ABCA1 Gene. The ABCA1 gene belongs to a group of genes called the ATP-binding cassette family located at 9q31. It moves phospholipids and cholesterol across the cell membrane for the formation ofHDL-c, and has an important role in the initial phase of reverse cholesterol transport. Mutations in this gene have been associated with Tangier disease, an autosomal-recessive disorder characterized by deposition of cholesterol esters in organs, and familial HDL deficiency, low cellular cholesterol efflux due to mutant ABCA1 that leads to reduced apolipoprotein A-I stability and rapid catabolism of HDL-c [84, 85, 86, 87].

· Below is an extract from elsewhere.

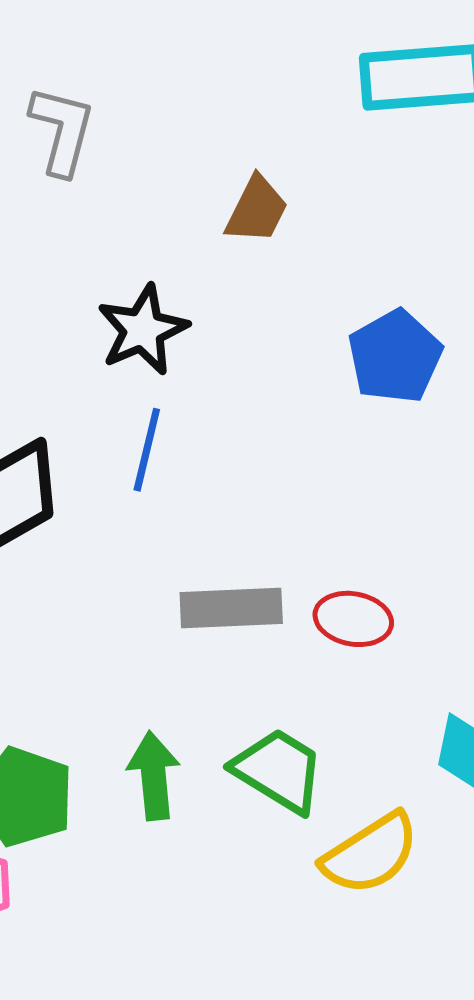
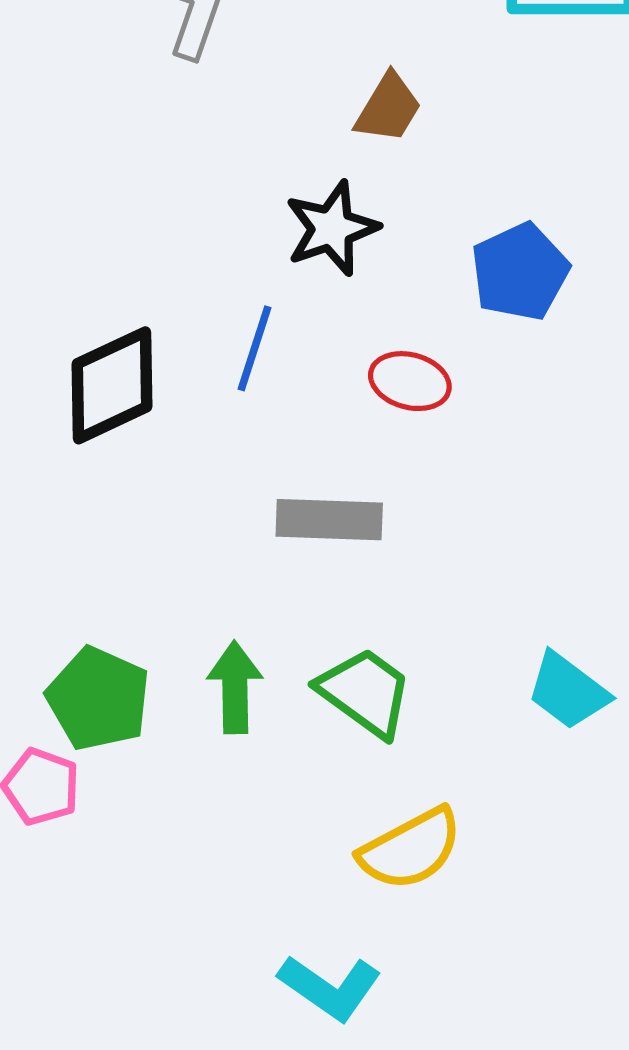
black star: (143, 330) -> (332, 228), moved
red ellipse: (353, 619) -> (410, 381), moved
yellow semicircle: (370, 854) -> (411, 849), moved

PCSK9 Inhibitor Therapy. Proprotein convertase subtilisin kexin type 9 (PCSK9) inhibitors are promising therapies that inhibit the degradation of LDL receptors in the hepatocyte and thus increase LDL-c uptake from the blood. Among the various monoclonal antibodies developed against PCSK9, two stand out: evolocumab and alirocumab, these have been approved for clinical use, both fully human monoclonal antibodies are administered subcutaneously. Three large randomized, double-blind, placebo-controlled studies have provided cardiovascular results evaluating PCSK9 therapy with inhibitors, these studies are: FOURIER trial, SPIRE-1 and SPIRE-2 trials, and ODYSSEY Outcomes trial. The PCSK9 inhibitors are now proven to be valid additions to the clinicians’ armamentarium for the treatment of dyslipidemia. These drugs reduce plasma LDL-c level by approximately 60.0%, significantly reduce the risk of major vascular events and have no adverse effects except for injection-site reactions. These therapeutics could offer the opportunity to intervene earlier and more easily to treat dyslipidemia and potentially to largely eradicate coronary disease [88].